To test this theory, the average points per game in the regular season and the playoffs over the past seven years—back to 2016, when fans first saw an increase in playoff blowouts—were compared to that of the seven years prior, 2009-15.
Both the playoffs and the regular season increased their average scoring margin at a similar clip between those two time periods. The regular season’s points per game grew by 9.1% over the sampled seasons, and the playoffs’ points per game grew by 10%.
The same isn’t true for the average scoring margin. During the 2009-15 time frame, both the playoffs and the regular season averaged a scoring margin of 11. In the seven years that followed, however, the regular season’s average scoring margin increased 5.8% to 11.6 and the playoffs increased 17.3% to 12.9, growth spurts incongruous with the more consistent change in points per game totals.
So what happened? The home-court advantage might be playing a bigger role during the playoffs. Since the 2002-03 season, home teams have an average point differential of +4.3 in the playoffs, up 54% from +2.8 in the regular season. This difference in home-court advantage could be magnified when coupled with larger points per game totals.

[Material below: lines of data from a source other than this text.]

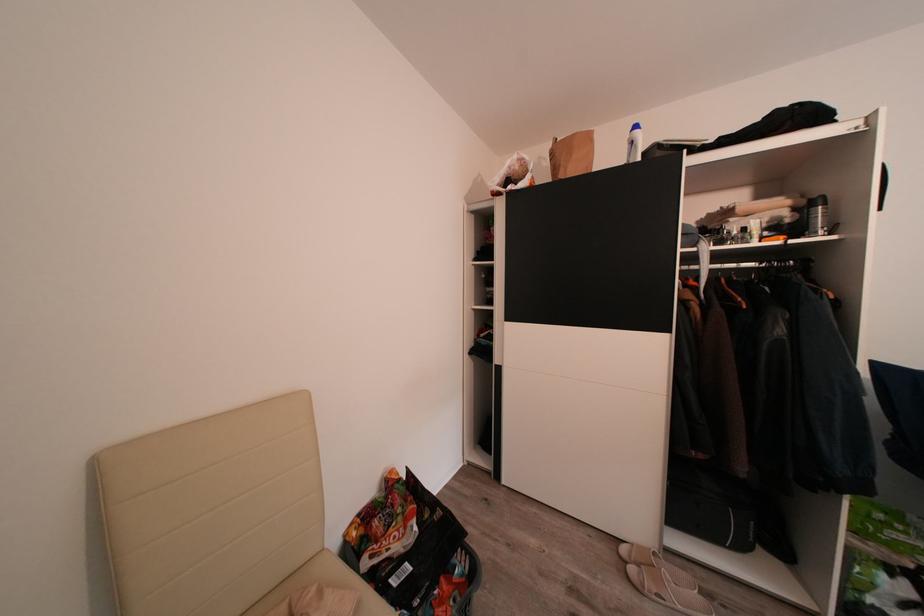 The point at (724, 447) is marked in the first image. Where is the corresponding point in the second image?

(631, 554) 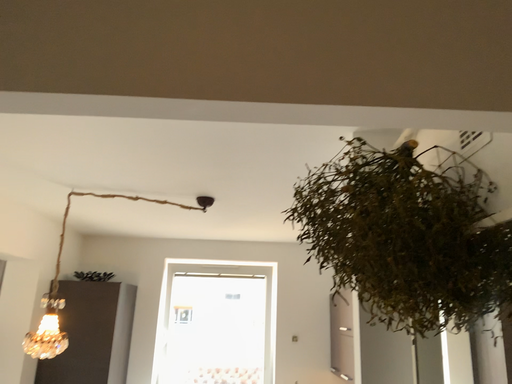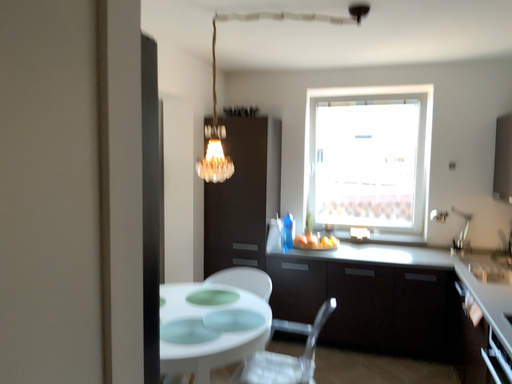 Question: How did the camera likely rotate when shooting the video?

Choices:
 (A) rotated right
 (B) rotated left

Answer: (B) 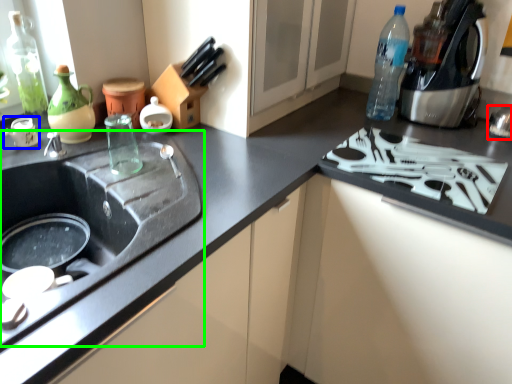 Question: Estimate the real-world distances between objects in this image. Which object is closer to appliance (highlighted by a red box), appliance (highlighted by a blue box) or sink (highlighted by a green box)?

The 2020 playoffs held in a COVID-19 bubble can be treated as a makeshift control group. That year every playoff game was played on a neutral court at Disney World, and, notably, it’s the only year of the past seven that didn’t reach the 12-point scoring margin watermark discussed earlier.
In fact, the 11.6 average scoring margin during the 2020 playoffs lines up nicely with the 11.6 average margin found during the regular season over the past seven seasons. Because neutral site games had lower scoring margins, there’s potential evidence that playoff home-court advantage is more crucial in a higher-scoring, 3-point-shot friendly NBA.
Ultimately, a slew of factors could impact the rise in playoff blowouts. The Warriors’ road beatdown of the Celtics to clinch the title in Boston anecdotally suggests that home-court advantage isn’t everything.
Beyond home-court advantage, other culprits may be more difficult to diagnose with data—such as general player wear-and-tear throughout a long season or the effects of playoff travel—and would require a deeper analysis.
Series went longer on average this postseason
Despite the higher rate of blowouts, there is one silver lining to the 2022 NBA Playoffs: This postseason was more competitive than other blowout-heavy years, at least when looking at the data on a series level.
The average length for a series this year was 5.8 games. This average is one of the highest in recent years—only 2014’s 5.93 average beats it in the past 12 postseasons. To top it off, there was also only one sweep this year—Boston over Brooklyn in the first round—a low last equaled in 2014.
The competition was still fierce this year team-by-team; it was just individual games that were more one-sided than in years past. Of course, that may provide little consolation to the average NBA viewer. Competitive games are more engaging to watch, no matter how long a particular series goes.
Fans will just have to wait and see if next year bucks the blowout trend.